The skydiver will fall through a mass of static air ('m') which they push out of their way and accelerate ('a'). This creates a downward force (Force = ma) by the skydiver on the air, according to Newtons 2nd law of motion. The 'equal and opposite' upward force is called drag (Newtons 3rd law of motion). Drag equals the downward force exerted by the falling skydiver to push the air out of their way.
OK. So, if (prior to terminal velocity), the skydiver was to double their downward velocity. Then: (i) The mass of air fallen through each second will double (m x2). (ii) The skydiver will hit each air molecule with twice the momentum as before and thus double the acceleration of each air molecule hit (a x2). The combined effect of theses two is to quadruple the downward force (Force x4 = 2m x 2a). Consequently, the 'equal & opposite' drag on the sky diver will quadruple (Drag x4). Simple. If the skydiver's velocity doubles then drag will quadruple. This explanation isn't in any textbook.

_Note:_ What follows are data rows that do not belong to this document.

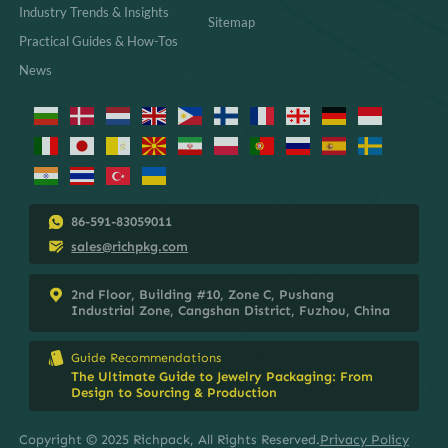
Industry Trends & Insights
Sitemap
Practical Guides & How-Tos
News
86-591-83059011
sales@richpkg.com
2nd Floor, Building #10, Zone C, Pushang
Industrial Zone, Cangshan District, Fuzhou, China
Guide Recommendations
The Ultimate Guide to Jewelry Packaging: From
Design to Sourcing & Production
Copyright © 2025 Richpack, All Rights Reserved.
Privacy Policy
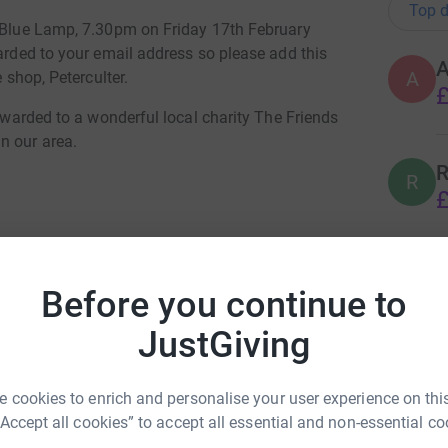
Top d
e Blue Lamp, 7.30pm on Friday 17th February
warded to your email address so please add this
A
e shop, Peterculter.
£
orwarded to a wonderful local charity The Friends
n our area.
R
R
£
your tickets
R
R
Before you continue to
£
JustGiving
C
C
 cookies to enrich and personalise your user experience on this
£
“Accept all cookies” to accept all essential and non-essential co
il Selbie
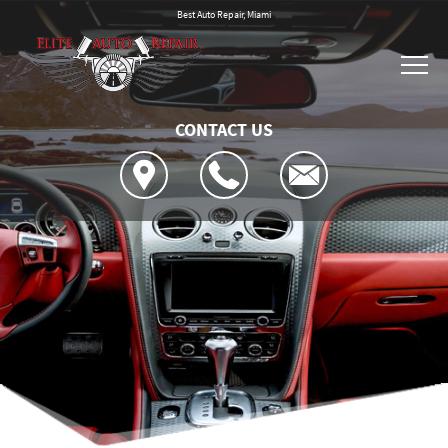
Best Auto Repair, Miami
CONTACT US
Location
Reviews
4x4 Services
Customer Service
AC Repair
Contact Us
Asian Vehicle Repair
Is My Car Broken?
Contact Us
Brakes
General Maintenance
Drop-Off Form
Car & Truck Care
Cost Saving Tips
Location
Repair Services
Tires
Warranty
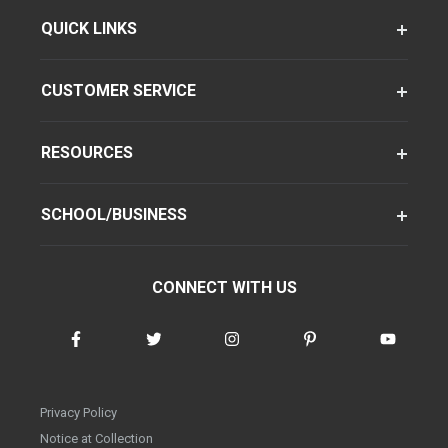
QUICK LINKS
CUSTOMER SERVICE
RESOURCES
SCHOOL/BUSINESS
CONNECT WITH US
Privacy Policy
Notice at Collection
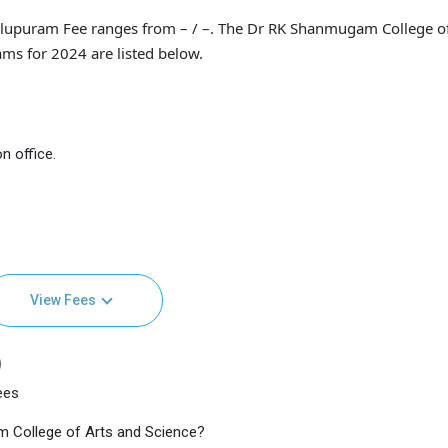
llupuram Fee ranges from – / –. The Dr RK Shanmugam College of
ams for 2024 are listed below.
n office.
View Fees
)
ees
m College of Arts and Science?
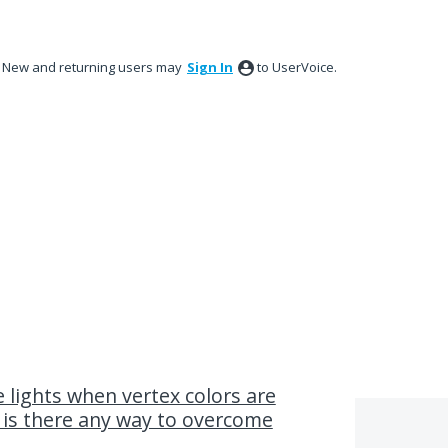
New and returning users may
Sign In
to UserVoice.
e lights when vertex colors are
, is there any way to overcome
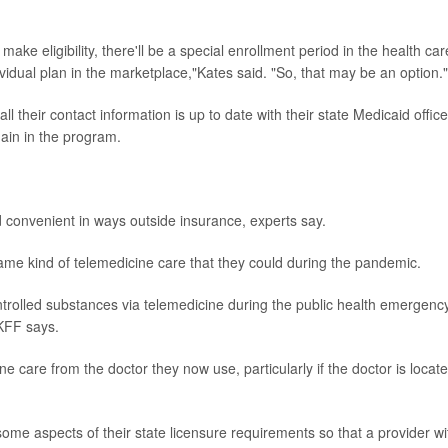
make eligibility, there'll be a special enrollment period in the health car
idual plan in the marketplace,"Kates said. "So, that may be an option."
 all their contact information is up to date with their state Medicaid office
ain in the program.
d convenient in ways outside insurance, experts say.
ame kind of telemedicine care that they could during the pandemic.
ntrolled substances via telemedicine during the public health emergency
 KFF says.
e care from the doctor they now use, particularly if the doctor is locat
some aspects of their state licensure requirements so that a provider wi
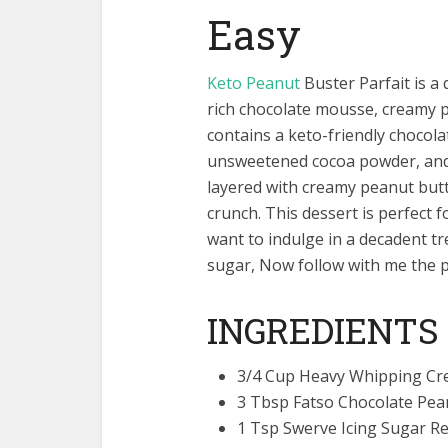
Easy
Keto Peanut
Buster Parfait is a 
rich chocolate mousse, creamy pe
contains a keto-friendly choco
unsweetened cocoa powder, and 
layered with creamy peanut but
crunch. This dessert is perfect f
want to indulge in a decadent tr
sugar, Now follow with me the 
INGREDIENTS
3/4 Cup Heavy Whipping C
3 Tbsp Fatso Chocolate Pea
1 Tsp Swerve Icing Sugar 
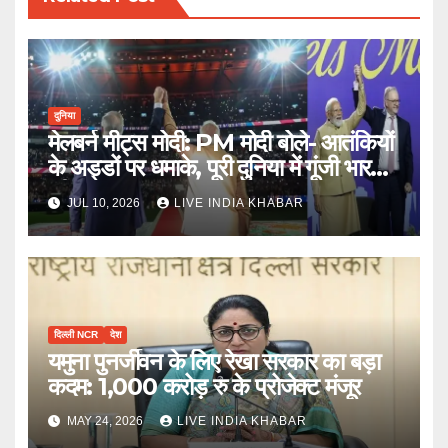
दुनिया
मेलबर्न मीट्स मोदी: PM मोदी बोले- आतंकियों
के अड्डों पर धमाके, पूरी दुनिया में गूंजी भारत
की ताकत
JUL 10, 2026
LIVE INDIA KHABAR
दिल्ली NCR
देश
यमुना पुनर्जीवन के लिए रेखा सरकार का बड़ा
कदम: 1,000 करोड़ रु के प्रोजेक्ट मंजूर
MAY 24, 2026
LIVE INDIA KHABAR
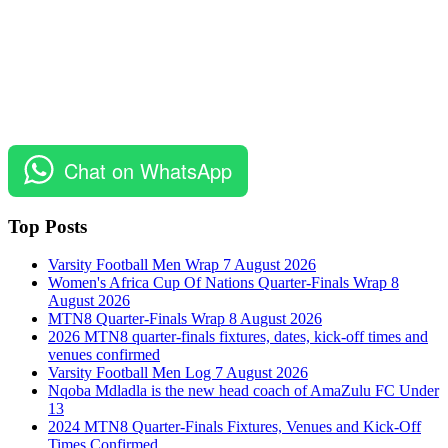
Chat on WhatsApp
Top Posts
Varsity Football Men Wrap 7 August 2026
Women's Africa Cup Of Nations Quarter-Finals Wrap 8
August 2026
MTN8 Quarter-Finals Wrap 8 August 2026
2026 MTN8 quarter-finals fixtures, dates, kick-off times and
venues confirmed
Varsity Football Men Log 7 August 2026
Nqoba Mdladla is the new head coach of AmaZulu FC Under
13
2024 MTN8 Quarter-Finals Fixtures, Venues and Kick-Off
Times Confirmed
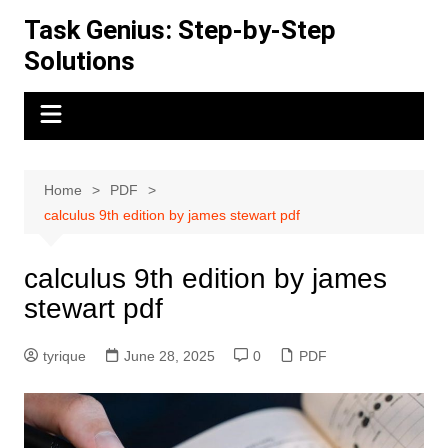
Skip
Task Genius: Step-by-Step
to
Solutions
content
Home
PDF
calculus 9th edition by james stewart pdf
calculus 9th edition by james
stewart pdf
tyrique
June 28, 2025
0
PDF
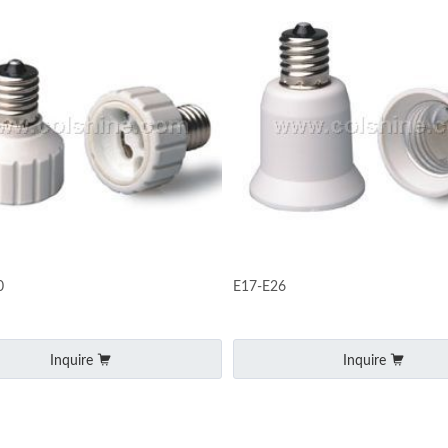
0
E17-E26
Inquire
Inquire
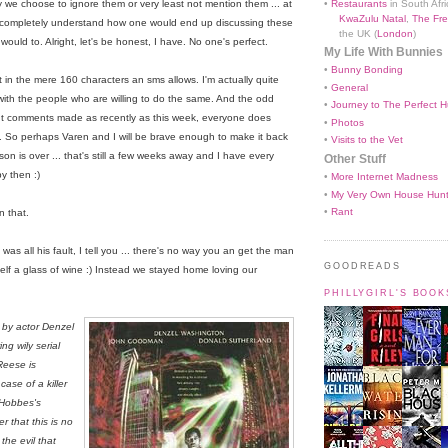
•
Restaurants
in South Afri
lly we choose to ignore them or very least not mention them ... at
KwaZulu Natal
,
The Fre
an completely understand how one would end up discussing these
the UK (
London
)
would to. Alright, let's be honest, I have. No one's perfect.
My Life With Bunnies
•
Bunny Bonding
t in the mere 160 characters an sms allows. I'm actually quite
•
General
, with the people who are willing to do the same. And the odd
•
Journey to The Perfect H
out comments made as recently as this week, everyone does
•
Photos
. So perhaps Varen and I will be brave enough to make it back
•
Visits to the Vet
on is over ... that's still a few weeks away and I have every
Other Stuff
by then :)
•
More Internet Madness
•
My Very Own House Hun
•
Rant
n that.
was all his fault, I tell you ... there's no way you an get the man
GOODREADS
elf a glass of wine :) Instead we stayed home loving our
PHILLYGIRL'S BOO
 by actor Denzel
ng wily serial
Reese is
ase of a killer
 Hobbes's
r that this is no
the evil that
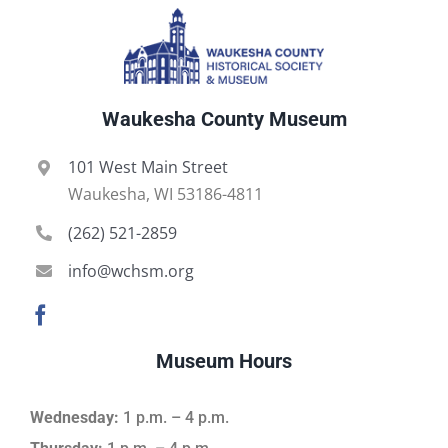
Waukesha County Museum
101 West Main Street
Waukesha, WI 53186-4811
(262) 521-2859
info@wchsm.org
Museum Hours
Wednesday:
1 p.m. – 4 p.m.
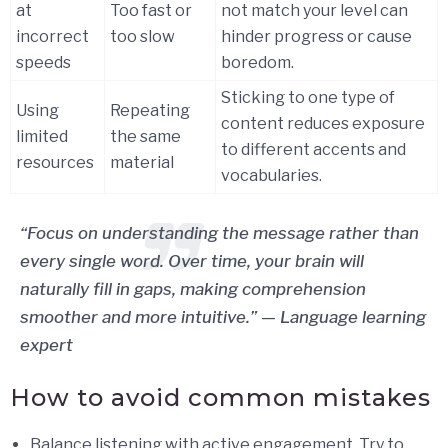
at
Too fast or
not match your level can
incorrect
too slow
hinder progress or cause
speeds
boredom.
Sticking to one type of
Using
Repeating
content reduces exposure
limited
the same
to different accents and
resources
material
vocabularies.
“Focus on understanding the message rather than
every single word. Over time, your brain will
naturally fill in gaps, making comprehension
smoother and more intuitive.” — Language learning
expert
How to avoid common mistakes
Balance listening with active engagement. Try to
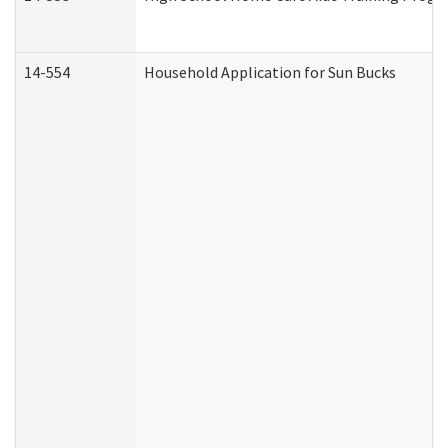
14-554
Household Application for Sun Bucks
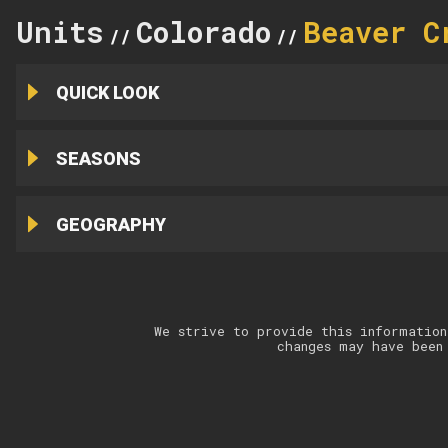
Units
Colorado
Beaver C
//
//
QUICK LOOK
SEASONS
GEOGRAPHY
We strive to provide this information
changes may have been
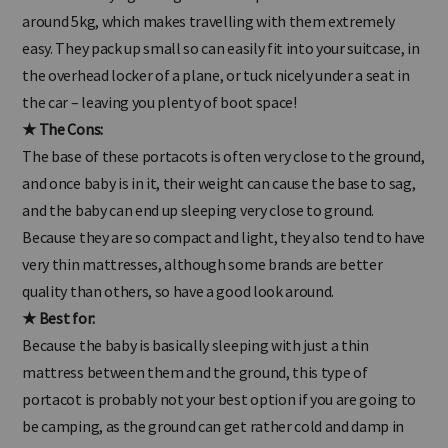
fact incredibly lightweight and compact. Most are under or
around 5kg, which makes travelling with them extremely
easy. They pack up small so can easily fit into your suitcase, in
the overhead locker of a plane, or tuck nicely under a seat in
the car – leaving you plenty of boot space!
★ The Cons:
The base of these portacots is often very close to the ground,
and once baby is in it, their weight can cause the base to sag,
and the baby can end up sleeping very close to ground.
Because they are so compact and light, they also tend to have
very thin mattresses, although some brands are better
quality than others, so have a good look around.
★ Best for:
Because the baby is basically sleeping with just a thin
mattress between them and the ground, this type of
portacot is probably not your best option if you are going to
be camping, as the ground can get rather cold and damp in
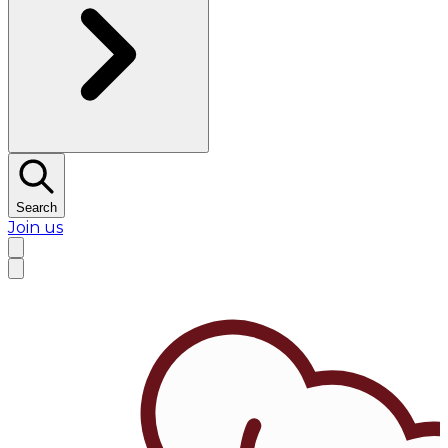
Search
Join us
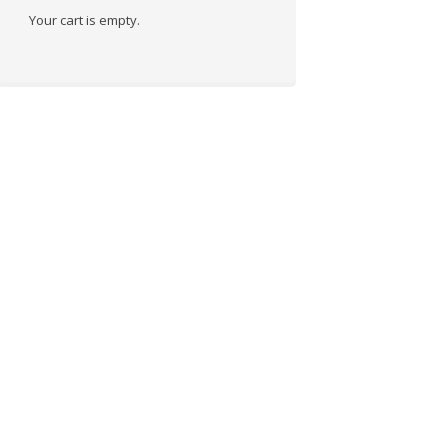
Your cart is empty.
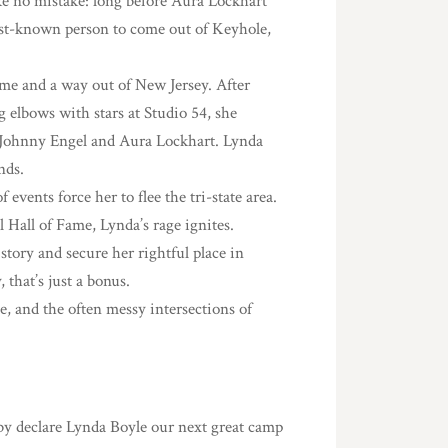
e no mistake: long before Aura Lockhart
est-known person to come out of Keyhole,
ame and a way out of New Jersey. After
g elbows with stars at Studio 54, she
, Johnny Engel and Aura Lockhart. Lynda
nds.
 events force her to flee the tri-state area.
Hall of Fame, Lynda’s rage ignites.
 story and secure her rightful place in
 that’s just a bonus.
e, and the often messy intersections of
reby declare Lynda Boyle our next great camp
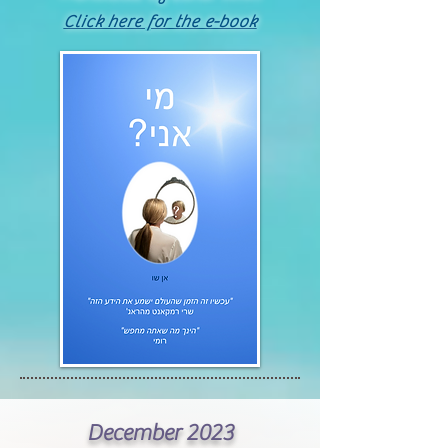
Click here for the e-book
December 2023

In this process, energy and momentum is transferred from the skydiver to the air. So no net loss or gain of mass, momentum or energy in this process.
The skydiver hits terminal velocity when gravity (the force acting on the skydiver) can no longer accelerate the skydiver to a higher velocity. But don't let gravity or terminal velocity confuse you, they are not critical to explaining the relationship between drag and the skydiver's velocity.
This explanation can be applied to any object falling through a fluid; Such as a stone falling through water or air.